05 January 2012

Alex Rosenberg's "The Atheists Guide" reviewed

Richard Marshall reviews Alex Rosenberg's The Atheists Guide to Reality: Enjoying Life Without Illusions. A book worth contemplating; money passages:

Dan Dennett we might suppose is less sanguine than Critchley and his beard signals a different kind of hip from the Critchley angst. He’s a hard-nosed naturalist philosopher guy who loads up evolutionary theory to dispel the Cartesian idea of mind body dualism, sharing platforms with Richard Dawkins, Steven Pinker and the evangelical wing of the Darwinists. It’s the brain, stupid, is what his slogan could be. Consciousness is just what our brains produce and he explains the mechanism in terms of what he calls an intentional stance. But after making the case that the brain works in terms of matter and purely causal laws he makes a move not unlike Critchley’s and in the last three chapters of his masterpiece Darwin’s Dangerous Idea explains that we are not brains. Person talk, he says, isn’t affected by brain talk, and the evolutionary acid that erodes meaning at brain state level doesn’t go further into the ontological realm of persons. As with Critchley, if there’s a nihilism on offer, it’s a pretty comfortable one, a tame and domesticated dog that is trained to bark only at targets its master doesn’t like. It kind of leaves everything where the atheist hoped it would be: evolution underwrites the rationalism of being an atheist but doesn’t corrode our human image.

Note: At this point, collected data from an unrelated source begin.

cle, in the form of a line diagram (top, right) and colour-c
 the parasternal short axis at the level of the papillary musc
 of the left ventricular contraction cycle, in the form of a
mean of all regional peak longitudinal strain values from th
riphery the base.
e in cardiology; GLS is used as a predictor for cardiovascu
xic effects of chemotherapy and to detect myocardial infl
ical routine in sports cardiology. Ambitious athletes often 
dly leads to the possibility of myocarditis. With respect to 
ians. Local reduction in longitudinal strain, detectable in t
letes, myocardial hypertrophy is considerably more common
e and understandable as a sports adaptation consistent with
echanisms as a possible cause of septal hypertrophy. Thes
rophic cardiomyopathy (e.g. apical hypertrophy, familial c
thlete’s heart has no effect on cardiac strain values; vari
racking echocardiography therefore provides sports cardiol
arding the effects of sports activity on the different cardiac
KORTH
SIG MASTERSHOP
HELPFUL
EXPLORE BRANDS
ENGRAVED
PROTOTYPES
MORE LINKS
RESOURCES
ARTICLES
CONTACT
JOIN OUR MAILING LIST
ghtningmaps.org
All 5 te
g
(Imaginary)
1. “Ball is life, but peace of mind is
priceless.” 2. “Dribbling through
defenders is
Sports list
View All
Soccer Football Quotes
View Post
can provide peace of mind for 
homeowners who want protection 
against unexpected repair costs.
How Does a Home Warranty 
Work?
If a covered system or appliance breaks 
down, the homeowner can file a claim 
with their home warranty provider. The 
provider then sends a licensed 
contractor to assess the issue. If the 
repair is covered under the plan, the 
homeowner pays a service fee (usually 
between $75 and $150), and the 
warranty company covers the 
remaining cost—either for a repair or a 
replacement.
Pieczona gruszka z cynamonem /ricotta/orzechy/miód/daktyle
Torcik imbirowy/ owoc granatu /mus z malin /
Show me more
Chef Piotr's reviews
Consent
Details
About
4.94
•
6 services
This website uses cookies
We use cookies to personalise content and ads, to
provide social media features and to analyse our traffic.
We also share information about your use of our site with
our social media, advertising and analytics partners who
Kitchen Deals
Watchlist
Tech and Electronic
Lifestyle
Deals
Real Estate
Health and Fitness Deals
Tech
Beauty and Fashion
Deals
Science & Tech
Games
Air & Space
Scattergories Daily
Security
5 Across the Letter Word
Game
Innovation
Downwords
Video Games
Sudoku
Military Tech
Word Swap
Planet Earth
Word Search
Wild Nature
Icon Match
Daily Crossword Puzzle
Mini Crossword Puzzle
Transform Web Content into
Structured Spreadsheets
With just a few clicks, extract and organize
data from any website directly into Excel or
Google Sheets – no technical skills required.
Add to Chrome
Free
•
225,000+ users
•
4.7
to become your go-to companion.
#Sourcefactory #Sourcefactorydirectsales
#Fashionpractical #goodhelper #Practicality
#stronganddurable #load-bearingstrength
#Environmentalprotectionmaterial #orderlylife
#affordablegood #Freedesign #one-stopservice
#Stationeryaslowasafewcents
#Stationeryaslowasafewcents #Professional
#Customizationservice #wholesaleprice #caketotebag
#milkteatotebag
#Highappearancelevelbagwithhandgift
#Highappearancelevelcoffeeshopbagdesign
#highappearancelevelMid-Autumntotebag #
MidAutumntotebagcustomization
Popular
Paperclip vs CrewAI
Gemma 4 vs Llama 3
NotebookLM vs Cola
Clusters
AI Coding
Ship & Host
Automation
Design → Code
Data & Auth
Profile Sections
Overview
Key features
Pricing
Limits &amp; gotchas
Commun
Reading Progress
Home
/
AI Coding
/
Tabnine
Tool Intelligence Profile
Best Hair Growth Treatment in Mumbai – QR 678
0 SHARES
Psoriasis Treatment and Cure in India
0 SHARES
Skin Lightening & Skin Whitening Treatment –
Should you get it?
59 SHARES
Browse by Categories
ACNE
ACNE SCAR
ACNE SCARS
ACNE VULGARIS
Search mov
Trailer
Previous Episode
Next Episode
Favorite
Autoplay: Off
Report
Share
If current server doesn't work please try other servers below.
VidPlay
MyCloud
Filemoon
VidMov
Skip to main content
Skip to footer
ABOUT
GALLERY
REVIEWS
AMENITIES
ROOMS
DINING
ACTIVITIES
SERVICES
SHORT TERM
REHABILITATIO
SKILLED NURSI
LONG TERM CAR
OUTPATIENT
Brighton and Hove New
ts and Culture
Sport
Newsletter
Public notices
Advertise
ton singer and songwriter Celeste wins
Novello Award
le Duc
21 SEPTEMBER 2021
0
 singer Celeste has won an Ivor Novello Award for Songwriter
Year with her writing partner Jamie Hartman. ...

Rosenberg, as I said at the start, is having none of this. His position is a mad-dog scientism. ‘Scientism’, in the past used as a term of abuse, he reclaims as a term of honour. What he argues is for a naturalism of reductive physicalism. Reductive physicalism claims that everything is just bosons and fermions. Physics explains these. They are without purpose, without meaning, are blind, law governed entities that have no encoded propositional or intentional scripts. So the problem is how we can understand ourselves as having intentionality, free-will and purpose if this is the case.
And then this...
But then, if there are no categorical imperatives (except linguistically) don’t abhorrent values become equal with decent ones? If there’s nothing in the naturalistic worldview to underwrite goodness then Hitler is equal to Gandhi. Rosenberg accepts this but says we shouldn’t worry. Rosenberg says we are all just hard-wired to be nice. Morals are for him a type of norm expressivism. There are facts paired to norms that form a core system that’s universal, shared as a kind of species bedrock. As a species we’ve evolved the same values. There are other facts then that these pairings interact with, local ones including eco systems. So Rosenberg argues that as a species we share the same values and and that all moral disagreement is about factual matters if it persists beyond clearing up background cultural things.